Regression splines have been widely used in classical survival studies [25, 34–36] and in excess hazard models [21, 23]. The main advantage of regression splines is the possibility to model several kinds of patterns while being linear in the parameters. Besides, cubic regression splines offer a good compromise between flexibility and smoothness [34]. However, the location of the knots needs a careful consideration. Knots may be fixed 'a priori' whenever the shape of the hazard function is available. When nothing is known about the hazard function, the knots may be specified using data-dependent criteria, according to the empirical distribution of the observed times to events. In our simulations and application, the knots for cubic regression splines were chosen 'a priori'. In colon cancer, a high excess death is often observed during the first year [21, 37]. Cubic regression splines may also be used to model and to test non-linear effects of covariates on event-specific hazard functions in a simple way: since any model with a linear effect of a given covariate is nested within models with a non-linear effect of the same covariate modelled using regression splines, a simple LR test may be used.
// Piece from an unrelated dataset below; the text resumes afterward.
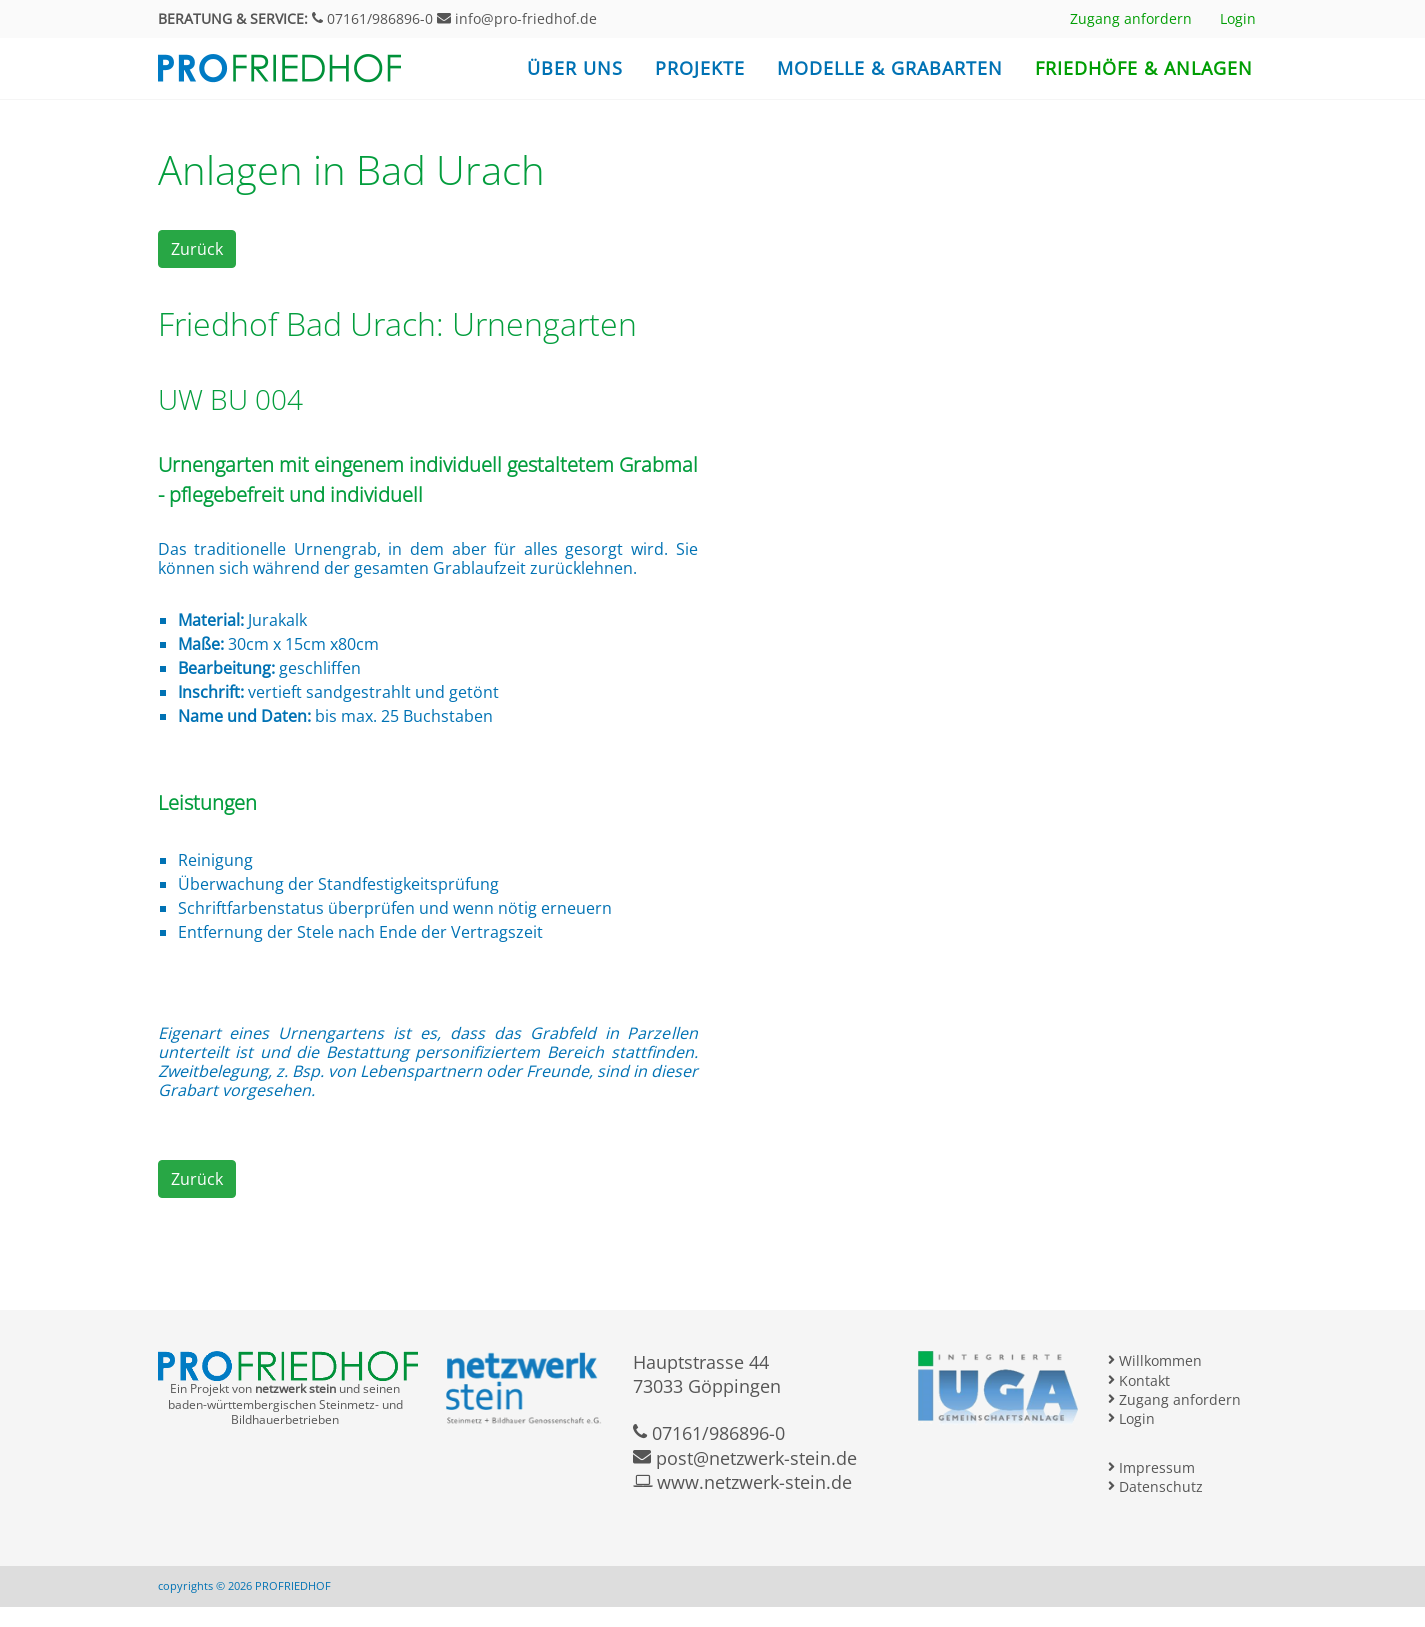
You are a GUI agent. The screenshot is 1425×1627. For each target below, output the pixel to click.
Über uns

Furthermore, when the PH assumption does not hold for some covariates, the time-dependent effects of these covariates may be introduced in the flexible model (4) in the same manner as time-dependent HRs between event-specific hazard functions. Therefore, model (4) may be extended to estimate adjusted effects of HRs between event-specific hazard functions and adjusted effects of covariates assuming time-dependent effects as well as constant effects.

The data on colon cancer patients showed an important excess death that occurred just after surgery but decreased thereafter to become null a few months later. We have shown that if the expected mortality hazard is not taken into account, the overall mortality hazard will be more important and never reach zero. Local recurrence and distant metastasis hazards reached peaks nearly one year after diagnosis and then decreased slowly, confirming the importance of keeping patients under close medical supervision [5, 38, 39]. The effect of sex was identical on the three events, men having poorer prognoses than women and this effect was advantageously modelled using our model with a (single) common parameter rather than three.

In this work, we limited the analysis to the first occurring event but other recurrences, as well as death after a recurrence, may be observed. An interesting future work, based on the idea of our new model, would be to study all times to events as multivariate failure-time data, including an unmeasured "frailty" term to take into account the correlation between times to events, such as that between the time to distant metastasis and the time to excess death [40, 41].